To do: The exercise asks you to copy every line below in which "Construction" appears.

Information:
══════════

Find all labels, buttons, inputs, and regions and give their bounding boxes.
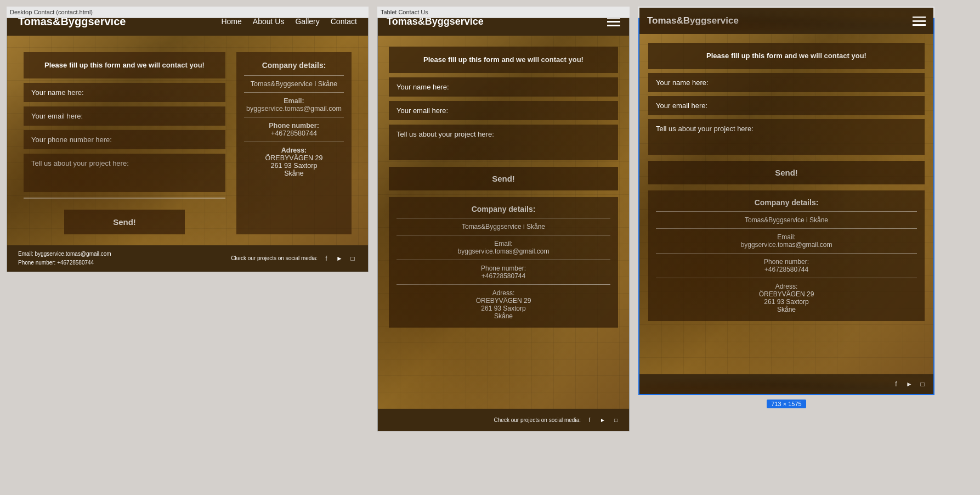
name-field[interactable]: Your name here: bbox=[24, 83, 225, 102]
mobile-divider4 bbox=[656, 278, 917, 278]
mobile-nav: Tomas&Byggservice bbox=[639, 8, 933, 34]
tablet-divider4 bbox=[396, 284, 610, 285]
mobile-message-field[interactable]: Tell us about your project here: bbox=[648, 119, 925, 155]
size-badge-container: 713 × 1575 bbox=[638, 397, 934, 408]
tablet-address-label: Adress: bbox=[396, 289, 610, 297]
nav-gallery[interactable]: Gallery bbox=[295, 17, 319, 26]
tablet-phone-label: Phone number: bbox=[396, 265, 610, 272]
footer-contact-info: Email: byggservice.tomas@gmail.com Phone… bbox=[18, 250, 231, 267]
tablet-company-box: Company details: Tomas&Byggservice i Skå… bbox=[389, 197, 618, 328]
tablet-instagram-icon[interactable]: □ bbox=[611, 415, 620, 424]
mobile-name-field[interactable]: Your name here: bbox=[648, 73, 925, 92]
mobile-window: Tomas&Byggservice Please fill up this fo… bbox=[638, 7, 934, 395]
desktop-panel: Desktop Contact (contact.html) Tomas&Byg… bbox=[7, 7, 369, 272]
desktop-window: Tomas&Byggservice Home About Us Gallery … bbox=[7, 7, 369, 272]
mobile-main: Please fill up this form and we will con… bbox=[639, 34, 933, 374]
company-name: Tomas&Byggservice i Skåne bbox=[244, 80, 344, 88]
hamburger-line3 bbox=[607, 25, 620, 26]
phone-field[interactable]: Your phone number here: bbox=[24, 130, 225, 149]
desktop-footer: Email: byggservice.tomas@gmail.com Phone… bbox=[7, 245, 368, 272]
youtube-icon[interactable]: ► bbox=[335, 254, 344, 263]
mobile-divider2 bbox=[656, 228, 917, 229]
mobile-form-intro: Please fill up this form and we will con… bbox=[648, 43, 925, 69]
desktop-window-label: Desktop Contact (contact.html) bbox=[7, 7, 369, 18]
hamburger-line2 bbox=[607, 21, 620, 22]
company-email: byggservice.tomas@gmail.com bbox=[244, 105, 344, 113]
address-line3: Skåne bbox=[244, 170, 344, 177]
mobile-company-name: Tomas&Byggservice i Skåne bbox=[656, 216, 917, 224]
tablet-address3: Skåne bbox=[396, 312, 610, 320]
mobile-hamburger-line2 bbox=[913, 20, 926, 22]
tablet-divider3 bbox=[396, 260, 610, 260]
form-divider bbox=[24, 198, 225, 199]
company-title: Company details: bbox=[244, 61, 344, 70]
mobile-panel: Mobile Contact Us Tomas&Byggservice Plea… bbox=[638, 7, 934, 408]
mobile-divider3 bbox=[656, 253, 917, 254]
mobile-address2: 261 93 Saxtorp bbox=[656, 298, 917, 306]
nav-home[interactable]: Home bbox=[221, 17, 241, 26]
company-divider4 bbox=[244, 142, 344, 142]
desktop-main: Please fill up this form and we will con… bbox=[7, 36, 368, 245]
mobile-address3: Skåne bbox=[656, 306, 917, 313]
social-label: Ckeck our projects on social media: bbox=[231, 255, 318, 261]
company-divider2 bbox=[244, 92, 344, 93]
mobile-address1: ÖREBYVÄGEN 29 bbox=[656, 290, 917, 298]
tablet-company-email: byggservice.tomas@gmail.com bbox=[396, 248, 610, 255]
size-badge: 713 × 1575 bbox=[767, 400, 806, 408]
mobile-hamburger-line1 bbox=[913, 16, 926, 18]
mobile-youtube-icon[interactable]: ► bbox=[905, 380, 914, 389]
mobile-company-box: Company details: Tomas&Byggservice i Skå… bbox=[648, 190, 925, 321]
tablet-window-label: Tablet Contact Us bbox=[377, 7, 630, 18]
phone-label: Phone number: bbox=[244, 122, 344, 130]
mobile-hamburger[interactable] bbox=[913, 16, 926, 26]
mobile-send-button[interactable]: Send! bbox=[648, 161, 925, 184]
footer-email: Email: byggservice.tomas@gmail.com bbox=[18, 250, 231, 258]
nav-contact[interactable]: Contact bbox=[331, 17, 357, 26]
mobile-company-phone: +46728580744 bbox=[656, 266, 917, 273]
tablet-company-title: Company details: bbox=[396, 205, 610, 213]
tablet-main: Please fill up this form and we will con… bbox=[378, 36, 629, 409]
hamburger-menu[interactable] bbox=[607, 17, 620, 26]
address-label: Adress: bbox=[244, 147, 344, 154]
tablet-social-label: Check our projects on social media: bbox=[494, 417, 581, 423]
tablet-form-intro: Please fill up this form and we will con… bbox=[389, 47, 618, 73]
send-button[interactable]: Send! bbox=[64, 210, 185, 234]
footer-social: Ckeck our projects on social media: f ► … bbox=[231, 254, 357, 263]
facebook-icon[interactable]: f bbox=[322, 254, 331, 263]
mobile-facebook-icon[interactable]: f bbox=[892, 380, 900, 389]
address-line1: ÖREBYVÄGEN 29 bbox=[244, 154, 344, 162]
tablet-divider1 bbox=[396, 218, 610, 218]
tablet-address2: 261 93 Saxtorp bbox=[396, 305, 610, 312]
mobile-email-label: Email: bbox=[656, 233, 917, 241]
tablet-send-button[interactable]: Send! bbox=[389, 167, 618, 190]
desktop-company-section: Company details: Tomas&Byggservice i Skå… bbox=[236, 52, 352, 234]
email-label: Email: bbox=[244, 97, 344, 105]
tablet-address1: ÖREBYVÄGEN 29 bbox=[396, 297, 610, 305]
footer-phone: Phone number: +46728580744 bbox=[18, 258, 231, 267]
mobile-address-label: Adress: bbox=[656, 283, 917, 290]
desktop-form-section: Please fill up this form and we will con… bbox=[24, 52, 225, 234]
tablet-email-field[interactable]: Your email here: bbox=[389, 101, 618, 120]
mobile-instagram-icon[interactable]: □ bbox=[918, 380, 927, 389]
mobile-hamburger-line3 bbox=[913, 24, 926, 26]
mobile-divider1 bbox=[656, 211, 917, 212]
message-field[interactable]: Tell us about your project here: bbox=[24, 154, 225, 192]
tablet-message-field[interactable]: Tell us about your project here: bbox=[389, 125, 618, 160]
tablet-company-phone: +46728580744 bbox=[396, 272, 610, 280]
mobile-company-title: Company details: bbox=[656, 198, 917, 207]
form-intro: Please fill up this form and we will con… bbox=[24, 52, 225, 78]
mobile-footer: f ► □ bbox=[639, 374, 933, 394]
desktop-nav-links: Home About Us Gallery Contact bbox=[221, 17, 357, 26]
tablet-email-label: Email: bbox=[396, 240, 610, 248]
tablet-youtube-icon[interactable]: ► bbox=[598, 415, 607, 424]
email-field[interactable]: Your email here: bbox=[24, 106, 225, 126]
tablet-facebook-icon[interactable]: f bbox=[585, 415, 594, 424]
mobile-email-field[interactable]: Your email here: bbox=[648, 96, 925, 115]
tablet-name-field[interactable]: Your name here: bbox=[389, 77, 618, 97]
nav-about[interactable]: About Us bbox=[253, 17, 285, 26]
tablet-window: Tomas&Byggservice Please fill up this fo… bbox=[377, 7, 630, 431]
mobile-company-email: byggservice.tomas@gmail.com bbox=[656, 241, 917, 249]
tablet-footer: Check our projects on social media: f ► … bbox=[378, 409, 629, 431]
instagram-icon[interactable]: □ bbox=[348, 254, 357, 263]
mobile-phone-label: Phone number: bbox=[656, 258, 917, 266]
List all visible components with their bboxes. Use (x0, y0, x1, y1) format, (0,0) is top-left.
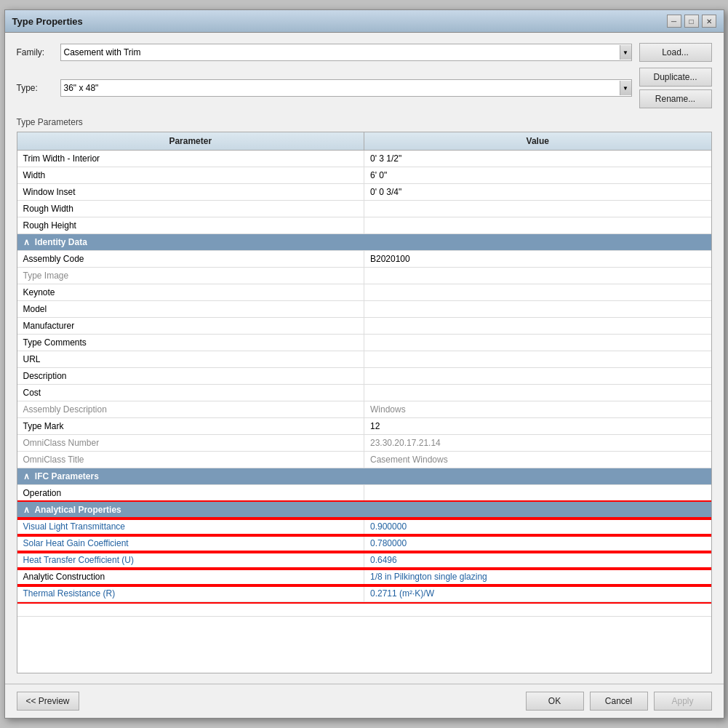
value-cell[interactable]: 0.900000 (364, 519, 711, 535)
footer-buttons: OK Cancel Apply (526, 692, 712, 711)
table-row: Model (17, 301, 711, 318)
value-cell[interactable]: 0.6496 (364, 552, 711, 569)
param-cell: Rough Height (17, 217, 364, 234)
param-cell: Keynote (17, 284, 364, 301)
param-cell: Solar Heat Gain Coefficient (17, 535, 364, 552)
title-bar-controls: ─ □ ✕ (667, 15, 716, 28)
param-cell: Manufacturer (17, 318, 364, 335)
value-cell[interactable] (364, 335, 711, 351)
type-row: Type: 36" x 48" ▼ Duplicate... Rename... (17, 68, 712, 108)
side-buttons: Load... (639, 43, 712, 62)
dialog-title: Type Properties (12, 16, 83, 27)
cancel-button[interactable]: Cancel (590, 692, 648, 711)
param-cell: Visual Light Transmittance (17, 519, 364, 535)
param-cell: Trim Width - Interior (17, 151, 364, 167)
rename-button[interactable]: Rename... (639, 89, 712, 108)
identity-data-label: ∧ Identity Data (17, 234, 711, 251)
param-cell: Thermal Resistance (R) (17, 585, 364, 602)
table-row: Heat Transfer Coefficient (U) 0.6496 (17, 552, 711, 569)
identity-data-section-header: ∧ Identity Data (17, 234, 711, 251)
param-cell: Assembly Description (17, 401, 364, 418)
param-cell: OmniClass Title (17, 452, 364, 468)
value-cell[interactable]: 0.2711 (m²·K)/W (364, 585, 711, 602)
table-row: Window Inset 0' 0 3/4" (17, 184, 711, 201)
value-cell[interactable] (364, 318, 711, 335)
table-row: Type Image (17, 268, 711, 284)
value-cell[interactable]: 6' 0" (364, 167, 711, 184)
table-row: Solar Heat Gain Coefficient 0.780000 (17, 535, 711, 552)
param-cell: OmniClass Number (17, 435, 364, 452)
analytical-section-header: ∧ Analytical Properties (17, 502, 711, 519)
maximize-button[interactable]: □ (684, 15, 699, 28)
ifc-section-header: ∧ IFC Parameters (17, 468, 711, 485)
load-button[interactable]: Load... (639, 43, 712, 62)
value-cell[interactable] (364, 284, 711, 301)
param-cell: Operation (17, 485, 364, 502)
value-cell[interactable] (364, 368, 711, 385)
ok-button[interactable]: OK (526, 692, 584, 711)
col-value: Value (364, 132, 711, 151)
family-combo-arrow[interactable]: ▼ (620, 45, 631, 60)
col-parameter: Parameter (17, 132, 364, 151)
section-chevron-icon: ∧ (23, 237, 30, 247)
dialog-footer: << Preview OK Cancel Apply (5, 684, 724, 718)
type-combo-arrow[interactable]: ▼ (620, 81, 631, 95)
table-row: Keynote (17, 284, 711, 301)
family-combo[interactable]: Casement with Trim ▼ (60, 44, 632, 61)
table-row: Operation (17, 485, 711, 502)
table-row: Cost (17, 385, 711, 401)
ifc-parameters-label: ∧ IFC Parameters (17, 468, 711, 485)
table-row: OmniClass Number 23.30.20.17.21.14 (17, 435, 711, 452)
value-cell[interactable]: 0' 3 1/2" (364, 151, 711, 167)
value-cell[interactable] (364, 351, 711, 368)
table-row: URL (17, 351, 711, 368)
minimize-button[interactable]: ─ (667, 15, 681, 28)
value-cell[interactable]: 0.780000 (364, 535, 711, 552)
type-combo[interactable]: 36" x 48" ▼ (60, 79, 632, 97)
param-cell: Type Comments (17, 335, 364, 351)
table-row: Description (17, 368, 711, 385)
value-cell[interactable]: Windows (364, 401, 711, 418)
param-cell: Description (17, 368, 364, 385)
analytical-chevron-icon: ∧ (23, 505, 30, 515)
value-cell[interactable]: 12 (364, 418, 711, 435)
table-row: Type Comments (17, 335, 711, 351)
type-parameters-label: Type Parameters (17, 117, 712, 127)
param-cell: Rough Width (17, 201, 364, 217)
spacer-row (17, 602, 711, 617)
value-cell[interactable]: 1/8 in Pilkington single glazing (364, 569, 711, 585)
param-cell: Model (17, 301, 364, 318)
value-cell[interactable] (364, 201, 711, 217)
apply-button[interactable]: Apply (654, 692, 712, 711)
param-cell: Analytic Construction (17, 569, 364, 585)
value-cell[interactable] (364, 485, 711, 502)
family-label: Family: (17, 47, 60, 57)
value-cell[interactable] (364, 301, 711, 318)
parameters-table-container[interactable]: Parameter Value Trim Width - Interior 0'… (17, 132, 712, 673)
value-cell[interactable]: 0' 0 3/4" (364, 184, 711, 201)
table-row: Rough Width (17, 201, 711, 217)
family-row: Family: Casement with Trim ▼ Load... (17, 43, 712, 62)
value-cell[interactable] (364, 385, 711, 401)
value-cell[interactable]: Casement Windows (364, 452, 711, 468)
preview-button[interactable]: << Preview (17, 692, 79, 711)
table-row: Rough Height (17, 217, 711, 234)
table-row: Type Mark 12 (17, 418, 711, 435)
value-cell[interactable]: B2020100 (364, 251, 711, 268)
close-button[interactable]: ✕ (702, 15, 716, 28)
table-row: Assembly Description Windows (17, 401, 711, 418)
value-cell[interactable] (364, 268, 711, 284)
table-row: Visual Light Transmittance 0.900000 (17, 519, 711, 535)
ifc-chevron-icon: ∧ (23, 471, 30, 481)
param-cell: URL (17, 351, 364, 368)
table-row: Analytic Construction 1/8 in Pilkington … (17, 569, 711, 585)
table-row: Manufacturer (17, 318, 711, 335)
value-cell[interactable]: 23.30.20.17.21.14 (364, 435, 711, 452)
duplicate-button[interactable]: Duplicate... (639, 68, 712, 87)
table-row: Assembly Code B2020100 (17, 251, 711, 268)
param-cell: Type Image (17, 268, 364, 284)
value-cell[interactable] (364, 217, 711, 234)
type-side-buttons: Duplicate... Rename... (639, 68, 712, 108)
param-cell: Width (17, 167, 364, 184)
dialog-body: Family: Casement with Trim ▼ Load... Typ… (5, 33, 724, 684)
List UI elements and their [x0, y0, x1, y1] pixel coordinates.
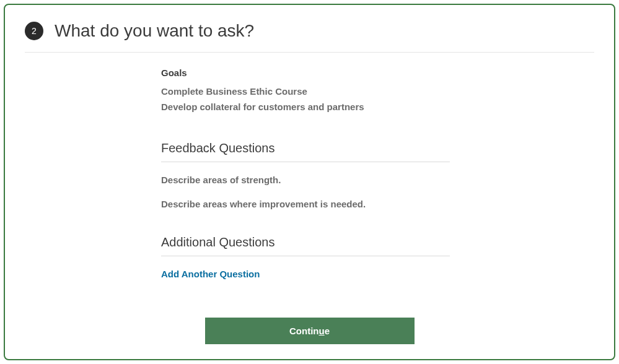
feedback-step-panel: 2 What do you want to ask? Goals Complet… — [4, 4, 615, 360]
continue-button[interactable]: Continue — [205, 318, 415, 344]
button-row: Continue — [25, 318, 594, 344]
feedback-question-item: Describe areas of strength. — [161, 175, 594, 185]
panel-header: 2 What do you want to ask? — [25, 21, 594, 53]
panel-title: What do you want to ask? — [55, 21, 254, 41]
add-another-question-link[interactable]: Add Another Question — [161, 269, 260, 279]
feedback-question-item: Describe areas where improvement is need… — [161, 199, 594, 209]
step-number-badge: 2 — [25, 22, 43, 40]
continue-label-accelerator: u — [318, 326, 324, 336]
continue-label-prefix: Contin — [289, 326, 318, 336]
goal-item: Complete Business Ethic Course — [161, 84, 594, 100]
panel-content: Goals Complete Business Ethic Course Dev… — [25, 53, 594, 304]
goal-item: Develop collateral for customers and par… — [161, 100, 594, 115]
feedback-questions-section: Feedback Questions Describe areas of str… — [161, 141, 594, 209]
feedback-questions-heading: Feedback Questions — [161, 141, 450, 162]
additional-questions-heading: Additional Questions — [161, 235, 450, 256]
goals-label: Goals — [161, 67, 594, 78]
additional-questions-section: Additional Questions Add Another Questio… — [161, 235, 594, 280]
continue-label-suffix: e — [325, 326, 330, 336]
goals-section: Goals Complete Business Ethic Course Dev… — [161, 67, 594, 115]
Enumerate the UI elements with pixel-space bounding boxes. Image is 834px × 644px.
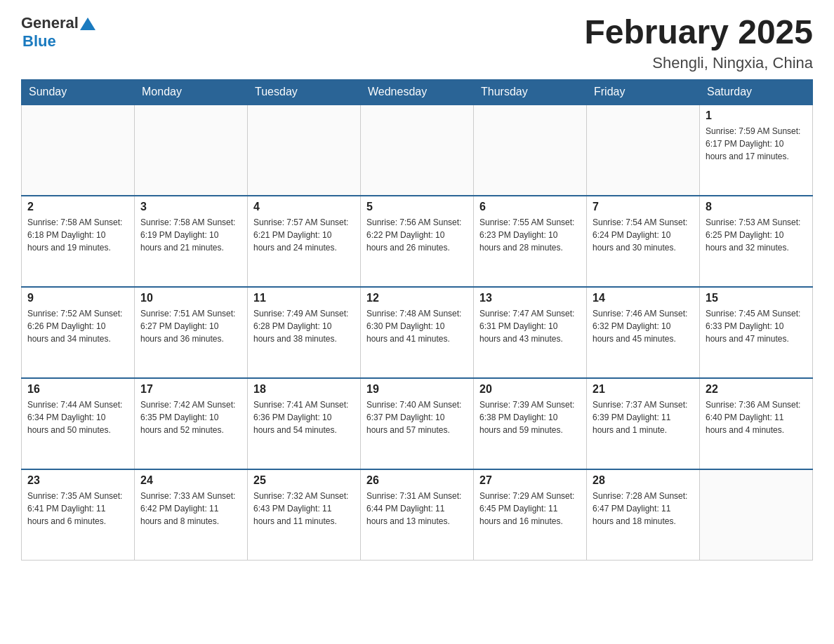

══════════

Output of the exercise:
param-cell: Analytic Construction (17, 569, 364, 585)
table-row: Analytic Construction 1/8 in Pilkington … (17, 569, 711, 585)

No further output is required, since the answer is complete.